Quante volte nella sua testa ha già giocato la partita del suo debutto in A? «Un sacco. Penso che una delle mie qualità sia la cultura del lavoro. Credo anche molto nel destino, che mi sta dicendo che quella partita che sogno da sempre adesso è un pochino più vicina. Per me sarebbe anche una piccola rivalsa morale per un paio di delusioni che ho avuto in passato. Tipo un provino con la Juventus nel 2013, in un torneo avevo segnato parecchi gol, ma sono passati avanti degli altri. E poi l’anno dopo con l’Inter, una stagione nelle giovanili, 12 gol, mi sembrava di meritarmi la conferma. E invece, niente».

La data del 3 gennaio 2018 cosa le dice? «Il punto più alto della mia carriera, fino a oggi. Ero nelle giovanili del Torino, convocato per i quarti di finale di Coppa Italia, contro la Juventus. Vado in panchina. Nel finale Niang chiede il cambio. Mihajlovic chiama Lombardo e gli indica me… non ci credevo».

Mihajlovic e Lombardo, due colonne doriane… «Forse si può prendere come un altro segno del destino. Tra l’altro non li ho neanche mai più sentiti».

Lei ha voluto iniziare a giocare a calcio andando a vedere sua sorella? «Sì, esatto.

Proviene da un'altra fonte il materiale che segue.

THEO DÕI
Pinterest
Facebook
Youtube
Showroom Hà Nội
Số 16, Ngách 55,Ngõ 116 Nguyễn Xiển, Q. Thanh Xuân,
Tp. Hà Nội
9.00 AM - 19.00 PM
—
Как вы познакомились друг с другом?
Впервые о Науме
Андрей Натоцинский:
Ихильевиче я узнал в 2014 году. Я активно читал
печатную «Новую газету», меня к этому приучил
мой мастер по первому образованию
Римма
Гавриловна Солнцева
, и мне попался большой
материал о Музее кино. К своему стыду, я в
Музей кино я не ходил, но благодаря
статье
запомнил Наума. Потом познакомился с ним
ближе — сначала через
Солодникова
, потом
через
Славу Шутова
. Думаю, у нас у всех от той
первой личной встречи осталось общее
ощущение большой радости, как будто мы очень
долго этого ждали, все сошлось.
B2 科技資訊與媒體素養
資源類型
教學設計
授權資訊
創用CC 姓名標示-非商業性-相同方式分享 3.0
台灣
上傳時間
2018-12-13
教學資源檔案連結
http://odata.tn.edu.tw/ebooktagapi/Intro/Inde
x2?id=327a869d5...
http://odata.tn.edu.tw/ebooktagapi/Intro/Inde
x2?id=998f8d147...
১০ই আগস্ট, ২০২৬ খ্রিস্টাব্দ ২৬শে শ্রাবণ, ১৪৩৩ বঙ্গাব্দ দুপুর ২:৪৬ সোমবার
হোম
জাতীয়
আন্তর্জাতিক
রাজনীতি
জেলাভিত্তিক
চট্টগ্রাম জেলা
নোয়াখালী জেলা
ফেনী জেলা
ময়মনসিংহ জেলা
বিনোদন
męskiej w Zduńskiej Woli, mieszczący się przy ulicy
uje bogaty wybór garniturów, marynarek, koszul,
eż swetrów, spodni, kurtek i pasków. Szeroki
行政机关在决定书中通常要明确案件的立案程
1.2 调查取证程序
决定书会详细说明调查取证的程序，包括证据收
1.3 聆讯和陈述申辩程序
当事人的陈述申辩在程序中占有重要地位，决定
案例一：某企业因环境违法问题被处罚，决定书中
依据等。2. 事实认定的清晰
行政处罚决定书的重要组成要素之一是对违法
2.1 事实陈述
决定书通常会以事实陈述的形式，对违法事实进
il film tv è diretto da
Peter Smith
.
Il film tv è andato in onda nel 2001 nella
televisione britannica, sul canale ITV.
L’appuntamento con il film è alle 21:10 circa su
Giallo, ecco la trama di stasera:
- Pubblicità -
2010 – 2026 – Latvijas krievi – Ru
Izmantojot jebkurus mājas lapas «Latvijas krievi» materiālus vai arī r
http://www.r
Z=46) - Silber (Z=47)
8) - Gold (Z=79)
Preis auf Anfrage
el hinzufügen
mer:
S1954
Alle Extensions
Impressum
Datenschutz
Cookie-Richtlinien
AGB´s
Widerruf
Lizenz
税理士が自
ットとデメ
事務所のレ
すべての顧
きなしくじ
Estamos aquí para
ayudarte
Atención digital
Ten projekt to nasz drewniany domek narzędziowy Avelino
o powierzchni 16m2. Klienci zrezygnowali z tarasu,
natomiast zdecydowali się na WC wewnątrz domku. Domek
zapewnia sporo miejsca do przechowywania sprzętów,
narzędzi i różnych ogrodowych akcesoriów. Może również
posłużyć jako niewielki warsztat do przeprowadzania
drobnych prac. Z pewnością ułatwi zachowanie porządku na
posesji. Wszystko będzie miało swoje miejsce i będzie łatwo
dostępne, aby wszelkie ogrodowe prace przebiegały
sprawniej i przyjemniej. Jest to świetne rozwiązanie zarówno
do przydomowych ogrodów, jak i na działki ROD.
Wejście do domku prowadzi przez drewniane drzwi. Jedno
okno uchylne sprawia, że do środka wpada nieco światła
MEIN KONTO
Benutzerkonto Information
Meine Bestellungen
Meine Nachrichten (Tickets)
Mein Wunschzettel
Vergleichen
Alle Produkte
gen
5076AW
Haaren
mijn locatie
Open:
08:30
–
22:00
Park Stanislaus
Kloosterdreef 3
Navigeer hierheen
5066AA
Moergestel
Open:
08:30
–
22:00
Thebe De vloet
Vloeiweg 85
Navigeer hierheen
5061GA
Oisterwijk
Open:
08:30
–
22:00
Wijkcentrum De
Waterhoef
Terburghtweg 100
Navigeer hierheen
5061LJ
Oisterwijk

Denise, di sei anni più grande di me. È un difensore, adesso gioca tra i dilettanti, nell’Unterland. Però tutta la mia famiglia era appassionata di calcio. Papà Costantino di Brindisi, mamma Edith di Bolzano si sono conosciuti all’Università a Firenze. Sono bilingue, italiano e tedesco. Penso sia una fortuna nel mondo di oggi conoscere più lingue. Poi la mia famiglia si è trasferita a Bolzano, ho giocato tre anni nel Sudtirol, prima di decidere di seguire il mio sogno e di andare al Torino. La promozione in B è un risultato storico per la squadra della mia città».

Per lei è la seconda esperienza in Liguria dopo l’Entella. Come era andata? «Da ogni esperienza cerco di trarre sempre degli insegnamenti positivi. Il vantaggio è stato l’avere avuto l’opportunità di giocare il mio primo campionato di B. Purtroppo è stato condizionato da alcuni problemi legati alla pubalgia. Quando ero riuscito a trovare il mio spazio (19 presenze, 3 gol) prima è arrivata una ricaduta e poi la sospensione della stagione per il Covid. In quei mesi sono venuto più di una volta a Genova, ma non ho mai avuto l’occasione di vedere una partita della Sampdoria».

Un calciatore senza tatuaggi. Perché? «Mia mamma Edith dice che sono molto più bello “pulito”… ».

A Perugia le è capitato di non dormire una notte dopo un rigore sbagliato. Le capita spesso? «No, mai. È stata la prima volta. Un po’ perché non avevo mai fallito un rigore e un po’ perché era successo in un derby e sapevo quanto fosse importante per i tifosi del Perugia. In generale però faccio fatica ad addormentarmi dopo le partite, sono pieno di adrenalina. Le vivo tutte con le emozioni portate all’estremo. Poi ho sempre mille pensieri per la testa, il risultato… la classifica… ho giocato bene… ho giocato male… ».

La conferma nella Samp ha chiaramente alzato le aspettative sul suo conto. Se n’è accorto? «Sì. La sento tanto dentro di me, sento che è una grande occasione. Entro in punta di piedi. Osservo i trucchi del mestiere di Quagliarella e Caputo, sia in campo che fuori, due attaccanti forti e con un grande bagaglio di esperienza. Aspettando la mia chance, per dire la mia e giocare le mie carte».